La escuela de skate en Paraná es un clásico de los sábados por la mañana. La historia se divide en antes del skatepark y después del skatepark.
El comienzo fue en la cancha de básquet del Parque Berduc y desde que se inauguró el skatepark, todos los sábados, las reuniones se volvieron habituales, tanto para los que andan como para sus padres, abuelos, tíos, hermanos y amigos.
El profe de la escuela, Rodo Pusula, confirmó que desde este sábado la clase pasó al horario de otoño: 10.30 a 12.
En la gestión de Blanca Osuna, la escuela contó con el aval de la subsecretaría de Deportes y se consiguieron tablas y cascos.
Ahora sin el respaldo estatal, el emprendimiento es una bandera de la autogestión que además fomenta la inclusión entre los chicos que llegan de diferentes puntos de la ciudad y los locales de Puerto Viejo.
Este sábado por la mañana compartió la clase Mariano Rubio que vive en avenida Estrada.
Marianito, que anda cada vez mejor, nació en la escuela de skate y hoy es uno de los mejores skaters de la ciudad.
Por el mismo camino van Darío (8 años) y Cristian que llegan desde Puerto Viejo.
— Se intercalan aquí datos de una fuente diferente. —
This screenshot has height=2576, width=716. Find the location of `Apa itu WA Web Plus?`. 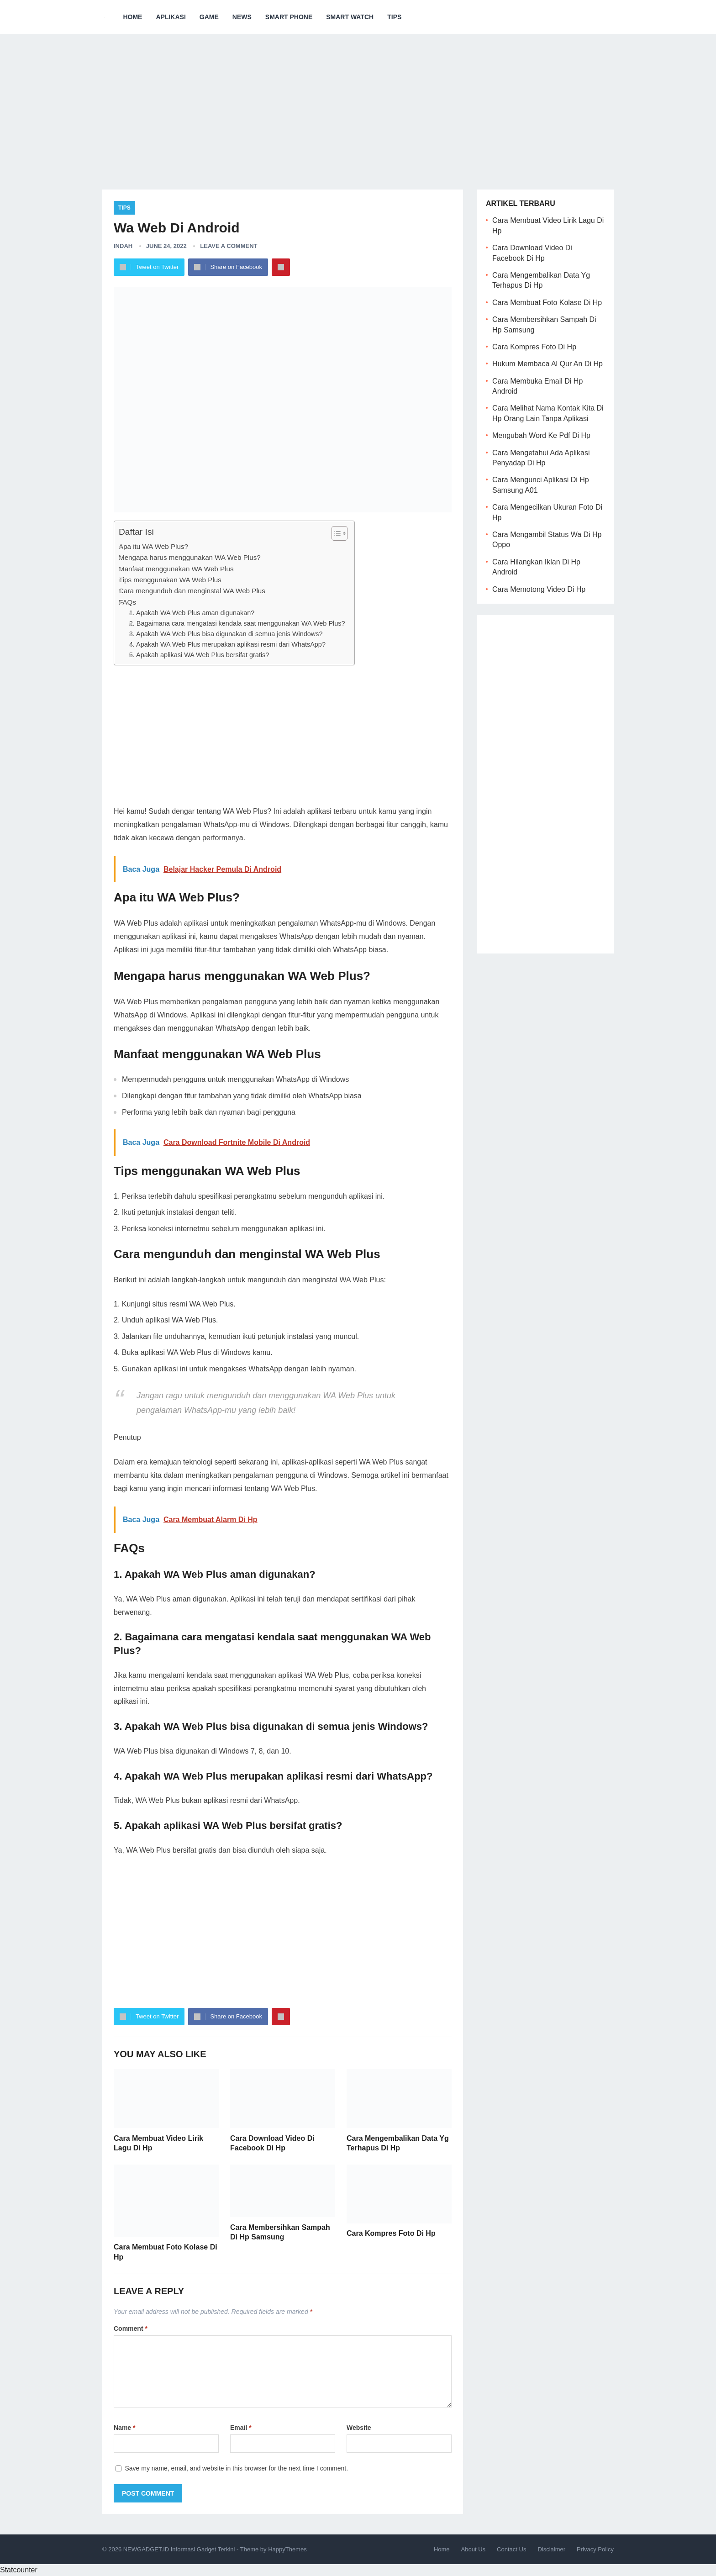 Apa itu WA Web Plus? is located at coordinates (153, 546).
Los dos comparten las tablas y los cascos de la Escuela.
Dan dos vueltas a la pista y luego se van pasando los skates para poder practicar.
Uno de los que tiene presencia perfecta es Simón Juárez que, en la sesión de esta mañana, se dio el gusto de bajar un flip entrando en el San Francisco.
Todos las clases se van sumando chicos con ganas de aprender los primeros trucos en un deporte en donde la competencia es con uno mismo.
Por eso se observa tanta fraternidad entre los skaters que tienen la suerte de poder disfrutar de la pista pública.